**WHAT IS NEEDED**
Your job is to set down the stretch of entries that opens with the line containing "This screenshot has width=1440, height=2080." and closes with the line containing "The image size is (1517, 1200).". Keep both end lines, copy each exactly, and add nothing.

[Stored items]
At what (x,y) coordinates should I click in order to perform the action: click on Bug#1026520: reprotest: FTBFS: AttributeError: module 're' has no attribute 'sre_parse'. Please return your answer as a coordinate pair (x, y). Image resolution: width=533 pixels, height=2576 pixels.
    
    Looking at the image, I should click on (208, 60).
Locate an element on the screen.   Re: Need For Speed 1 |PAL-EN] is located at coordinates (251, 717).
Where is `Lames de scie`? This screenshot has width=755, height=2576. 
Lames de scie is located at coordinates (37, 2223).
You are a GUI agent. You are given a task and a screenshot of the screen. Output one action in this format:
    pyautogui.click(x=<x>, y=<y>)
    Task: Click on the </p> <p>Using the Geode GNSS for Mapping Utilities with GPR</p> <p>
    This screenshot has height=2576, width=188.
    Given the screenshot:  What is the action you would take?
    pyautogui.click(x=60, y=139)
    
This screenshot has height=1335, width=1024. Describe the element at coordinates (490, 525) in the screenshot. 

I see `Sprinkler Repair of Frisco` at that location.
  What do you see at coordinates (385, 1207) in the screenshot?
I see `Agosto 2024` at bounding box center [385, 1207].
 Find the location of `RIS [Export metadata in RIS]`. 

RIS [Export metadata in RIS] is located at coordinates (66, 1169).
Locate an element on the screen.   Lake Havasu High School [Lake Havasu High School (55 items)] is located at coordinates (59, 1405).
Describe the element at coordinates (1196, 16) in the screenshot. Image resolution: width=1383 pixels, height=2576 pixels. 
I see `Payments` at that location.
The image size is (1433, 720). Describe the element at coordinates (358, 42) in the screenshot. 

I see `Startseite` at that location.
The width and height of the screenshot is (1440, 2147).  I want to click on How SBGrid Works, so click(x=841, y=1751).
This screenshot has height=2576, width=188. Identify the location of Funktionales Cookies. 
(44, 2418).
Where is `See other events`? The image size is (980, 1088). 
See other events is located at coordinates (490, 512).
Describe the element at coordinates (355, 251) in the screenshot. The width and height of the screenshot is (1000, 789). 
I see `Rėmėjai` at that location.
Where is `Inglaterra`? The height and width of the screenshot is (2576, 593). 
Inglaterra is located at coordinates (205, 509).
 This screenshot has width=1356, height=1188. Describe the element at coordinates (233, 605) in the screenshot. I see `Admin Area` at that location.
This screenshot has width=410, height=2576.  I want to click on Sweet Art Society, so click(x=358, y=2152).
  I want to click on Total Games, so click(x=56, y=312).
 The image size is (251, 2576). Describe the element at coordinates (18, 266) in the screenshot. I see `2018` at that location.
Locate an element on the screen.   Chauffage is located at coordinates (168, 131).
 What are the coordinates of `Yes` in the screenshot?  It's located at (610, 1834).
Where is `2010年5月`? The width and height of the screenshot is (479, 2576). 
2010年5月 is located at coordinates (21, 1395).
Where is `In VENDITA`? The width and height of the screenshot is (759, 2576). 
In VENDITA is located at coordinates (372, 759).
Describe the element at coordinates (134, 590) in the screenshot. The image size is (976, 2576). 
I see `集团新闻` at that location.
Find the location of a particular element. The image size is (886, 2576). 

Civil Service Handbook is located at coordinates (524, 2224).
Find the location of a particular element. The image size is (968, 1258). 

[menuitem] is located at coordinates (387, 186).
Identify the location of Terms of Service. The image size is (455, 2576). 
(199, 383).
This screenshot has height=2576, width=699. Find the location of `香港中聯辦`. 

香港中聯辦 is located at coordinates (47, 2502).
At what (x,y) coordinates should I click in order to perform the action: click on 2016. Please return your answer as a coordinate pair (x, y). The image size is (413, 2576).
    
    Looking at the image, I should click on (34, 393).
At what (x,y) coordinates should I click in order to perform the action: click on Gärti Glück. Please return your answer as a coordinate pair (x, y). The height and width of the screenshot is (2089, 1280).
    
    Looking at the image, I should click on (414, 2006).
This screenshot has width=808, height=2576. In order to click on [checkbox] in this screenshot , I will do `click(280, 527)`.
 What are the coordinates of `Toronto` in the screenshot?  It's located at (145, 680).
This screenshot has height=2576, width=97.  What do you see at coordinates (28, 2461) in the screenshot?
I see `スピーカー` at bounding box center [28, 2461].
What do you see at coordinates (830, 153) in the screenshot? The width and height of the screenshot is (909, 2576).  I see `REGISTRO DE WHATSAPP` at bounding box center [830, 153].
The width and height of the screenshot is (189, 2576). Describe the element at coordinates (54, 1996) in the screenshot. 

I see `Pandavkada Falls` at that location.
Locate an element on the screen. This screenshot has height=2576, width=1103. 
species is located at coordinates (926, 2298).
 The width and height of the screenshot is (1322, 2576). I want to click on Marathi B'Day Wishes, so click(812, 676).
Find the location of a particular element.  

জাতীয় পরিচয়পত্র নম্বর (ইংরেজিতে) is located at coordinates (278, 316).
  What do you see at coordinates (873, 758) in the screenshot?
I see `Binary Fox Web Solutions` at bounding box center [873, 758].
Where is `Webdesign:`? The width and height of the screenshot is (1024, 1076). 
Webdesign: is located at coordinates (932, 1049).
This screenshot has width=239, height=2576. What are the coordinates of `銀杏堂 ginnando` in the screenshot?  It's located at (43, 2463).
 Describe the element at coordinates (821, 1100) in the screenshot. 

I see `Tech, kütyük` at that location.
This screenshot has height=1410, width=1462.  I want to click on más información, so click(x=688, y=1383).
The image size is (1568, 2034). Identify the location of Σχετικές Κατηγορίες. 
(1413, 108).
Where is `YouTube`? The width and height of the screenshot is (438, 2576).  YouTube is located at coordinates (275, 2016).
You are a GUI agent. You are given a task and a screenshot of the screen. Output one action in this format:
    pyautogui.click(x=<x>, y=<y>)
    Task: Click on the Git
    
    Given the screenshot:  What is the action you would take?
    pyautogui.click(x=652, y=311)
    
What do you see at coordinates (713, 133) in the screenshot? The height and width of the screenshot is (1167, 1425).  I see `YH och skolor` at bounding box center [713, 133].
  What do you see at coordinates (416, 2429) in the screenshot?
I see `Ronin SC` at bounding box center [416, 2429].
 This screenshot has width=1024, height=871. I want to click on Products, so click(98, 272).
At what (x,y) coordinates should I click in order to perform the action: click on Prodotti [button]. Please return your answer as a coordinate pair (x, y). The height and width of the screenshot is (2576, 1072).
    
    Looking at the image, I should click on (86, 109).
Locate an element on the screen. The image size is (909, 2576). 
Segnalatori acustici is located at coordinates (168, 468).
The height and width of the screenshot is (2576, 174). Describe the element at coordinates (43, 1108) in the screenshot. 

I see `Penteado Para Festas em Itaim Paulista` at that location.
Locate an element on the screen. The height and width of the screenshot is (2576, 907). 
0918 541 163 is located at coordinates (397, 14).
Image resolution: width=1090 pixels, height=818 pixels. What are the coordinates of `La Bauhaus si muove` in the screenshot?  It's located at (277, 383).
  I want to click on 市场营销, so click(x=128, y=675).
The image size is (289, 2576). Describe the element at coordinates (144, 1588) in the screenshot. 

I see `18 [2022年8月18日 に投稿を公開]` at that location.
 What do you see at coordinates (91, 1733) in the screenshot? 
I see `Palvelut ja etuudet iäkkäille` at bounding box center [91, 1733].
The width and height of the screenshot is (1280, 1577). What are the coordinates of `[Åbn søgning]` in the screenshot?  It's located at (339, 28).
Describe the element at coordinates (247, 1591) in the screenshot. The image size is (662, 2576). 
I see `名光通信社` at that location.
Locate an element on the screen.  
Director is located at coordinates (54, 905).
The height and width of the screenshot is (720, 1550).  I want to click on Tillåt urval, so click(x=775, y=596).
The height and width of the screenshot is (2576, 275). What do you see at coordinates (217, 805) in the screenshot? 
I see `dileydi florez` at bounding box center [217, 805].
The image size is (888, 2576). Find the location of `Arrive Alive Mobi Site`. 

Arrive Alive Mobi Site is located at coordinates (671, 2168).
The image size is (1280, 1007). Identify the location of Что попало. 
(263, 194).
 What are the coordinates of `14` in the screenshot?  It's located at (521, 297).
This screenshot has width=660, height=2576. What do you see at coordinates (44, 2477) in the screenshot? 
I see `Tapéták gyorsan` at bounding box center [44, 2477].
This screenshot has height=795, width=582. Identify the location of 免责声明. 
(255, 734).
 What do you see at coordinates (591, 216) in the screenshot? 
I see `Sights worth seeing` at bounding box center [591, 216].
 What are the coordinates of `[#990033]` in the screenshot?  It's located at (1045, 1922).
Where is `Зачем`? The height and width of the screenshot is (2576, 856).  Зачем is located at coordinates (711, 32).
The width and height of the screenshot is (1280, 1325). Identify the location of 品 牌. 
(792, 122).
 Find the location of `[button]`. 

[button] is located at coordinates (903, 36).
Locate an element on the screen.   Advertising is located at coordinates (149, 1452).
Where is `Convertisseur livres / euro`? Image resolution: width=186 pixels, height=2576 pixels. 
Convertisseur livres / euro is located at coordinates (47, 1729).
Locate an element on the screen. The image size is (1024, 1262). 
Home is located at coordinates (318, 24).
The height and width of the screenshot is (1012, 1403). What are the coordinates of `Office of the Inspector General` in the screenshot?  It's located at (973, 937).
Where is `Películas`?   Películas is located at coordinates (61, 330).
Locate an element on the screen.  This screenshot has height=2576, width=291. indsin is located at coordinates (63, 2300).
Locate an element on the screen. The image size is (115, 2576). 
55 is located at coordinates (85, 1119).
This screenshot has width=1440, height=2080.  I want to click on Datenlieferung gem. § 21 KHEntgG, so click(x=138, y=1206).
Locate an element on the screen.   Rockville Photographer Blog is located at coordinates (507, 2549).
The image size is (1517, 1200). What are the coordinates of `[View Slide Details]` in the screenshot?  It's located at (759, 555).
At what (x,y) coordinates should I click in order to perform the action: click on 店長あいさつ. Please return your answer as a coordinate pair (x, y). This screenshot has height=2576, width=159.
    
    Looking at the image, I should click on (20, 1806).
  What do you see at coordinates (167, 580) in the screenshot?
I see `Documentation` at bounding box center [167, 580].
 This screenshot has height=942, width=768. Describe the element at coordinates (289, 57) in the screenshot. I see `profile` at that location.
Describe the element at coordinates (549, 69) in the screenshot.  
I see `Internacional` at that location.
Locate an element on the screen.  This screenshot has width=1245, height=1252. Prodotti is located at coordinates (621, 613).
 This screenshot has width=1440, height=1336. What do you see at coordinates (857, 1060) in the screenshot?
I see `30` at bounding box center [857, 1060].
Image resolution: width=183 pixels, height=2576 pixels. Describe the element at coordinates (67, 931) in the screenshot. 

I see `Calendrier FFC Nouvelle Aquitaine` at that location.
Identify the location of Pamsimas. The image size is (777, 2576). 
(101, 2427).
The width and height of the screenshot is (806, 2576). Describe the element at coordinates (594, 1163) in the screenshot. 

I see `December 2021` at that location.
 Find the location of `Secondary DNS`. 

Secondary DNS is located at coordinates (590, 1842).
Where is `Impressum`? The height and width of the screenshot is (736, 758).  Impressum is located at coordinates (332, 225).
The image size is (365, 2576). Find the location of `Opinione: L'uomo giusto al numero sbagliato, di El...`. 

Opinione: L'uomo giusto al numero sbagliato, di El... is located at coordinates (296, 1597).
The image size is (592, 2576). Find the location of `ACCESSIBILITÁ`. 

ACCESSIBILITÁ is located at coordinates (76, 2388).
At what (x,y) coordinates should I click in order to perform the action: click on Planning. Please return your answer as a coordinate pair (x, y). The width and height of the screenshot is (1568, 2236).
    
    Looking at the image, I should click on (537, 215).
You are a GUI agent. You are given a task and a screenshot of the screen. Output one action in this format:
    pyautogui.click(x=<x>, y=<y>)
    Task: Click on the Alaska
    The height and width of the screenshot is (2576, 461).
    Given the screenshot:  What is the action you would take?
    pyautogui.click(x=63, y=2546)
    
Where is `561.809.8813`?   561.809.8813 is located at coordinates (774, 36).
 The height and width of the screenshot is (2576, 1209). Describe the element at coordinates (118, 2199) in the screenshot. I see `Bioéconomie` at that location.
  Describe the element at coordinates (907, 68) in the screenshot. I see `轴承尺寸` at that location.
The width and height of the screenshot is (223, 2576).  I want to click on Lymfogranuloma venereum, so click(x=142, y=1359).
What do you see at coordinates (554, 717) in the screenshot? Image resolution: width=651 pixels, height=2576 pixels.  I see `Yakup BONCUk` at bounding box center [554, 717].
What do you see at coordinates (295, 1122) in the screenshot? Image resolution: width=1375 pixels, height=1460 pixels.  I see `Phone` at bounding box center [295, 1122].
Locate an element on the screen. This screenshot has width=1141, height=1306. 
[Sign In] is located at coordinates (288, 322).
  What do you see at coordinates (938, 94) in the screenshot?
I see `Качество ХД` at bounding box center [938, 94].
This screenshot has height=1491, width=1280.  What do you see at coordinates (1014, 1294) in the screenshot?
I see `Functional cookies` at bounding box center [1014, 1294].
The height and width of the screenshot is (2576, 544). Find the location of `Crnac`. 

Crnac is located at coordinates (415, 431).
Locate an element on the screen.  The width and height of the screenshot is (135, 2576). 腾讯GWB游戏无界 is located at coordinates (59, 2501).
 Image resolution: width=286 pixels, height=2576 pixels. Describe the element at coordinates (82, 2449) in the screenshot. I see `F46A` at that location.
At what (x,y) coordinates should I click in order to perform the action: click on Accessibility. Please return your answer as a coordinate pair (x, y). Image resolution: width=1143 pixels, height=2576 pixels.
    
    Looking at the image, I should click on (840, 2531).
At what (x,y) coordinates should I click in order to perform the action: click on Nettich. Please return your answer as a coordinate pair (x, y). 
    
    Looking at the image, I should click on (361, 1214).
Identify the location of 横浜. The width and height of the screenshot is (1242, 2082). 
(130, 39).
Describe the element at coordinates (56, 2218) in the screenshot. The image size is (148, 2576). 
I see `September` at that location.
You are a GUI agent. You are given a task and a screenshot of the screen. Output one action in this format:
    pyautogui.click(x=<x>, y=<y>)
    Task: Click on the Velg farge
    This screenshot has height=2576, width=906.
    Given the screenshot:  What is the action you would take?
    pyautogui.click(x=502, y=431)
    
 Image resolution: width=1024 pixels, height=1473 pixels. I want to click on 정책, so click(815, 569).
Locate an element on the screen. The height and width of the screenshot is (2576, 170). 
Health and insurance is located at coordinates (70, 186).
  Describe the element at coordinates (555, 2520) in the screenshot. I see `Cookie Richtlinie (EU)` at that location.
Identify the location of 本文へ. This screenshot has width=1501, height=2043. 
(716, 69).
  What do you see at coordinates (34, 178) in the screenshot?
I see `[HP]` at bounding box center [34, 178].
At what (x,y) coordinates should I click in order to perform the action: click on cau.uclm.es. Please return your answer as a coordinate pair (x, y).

**COMPLETED EXERCISE**
This screenshot has width=1440, height=2080.  I want to click on Datenlieferung gem. § 21 KHEntgG, so click(x=138, y=1206).
Locate an element on the screen.   Rockville Photographer Blog is located at coordinates (507, 2549).
The image size is (1517, 1200). What are the coordinates of `[View Slide Details]` in the screenshot?  It's located at (759, 555).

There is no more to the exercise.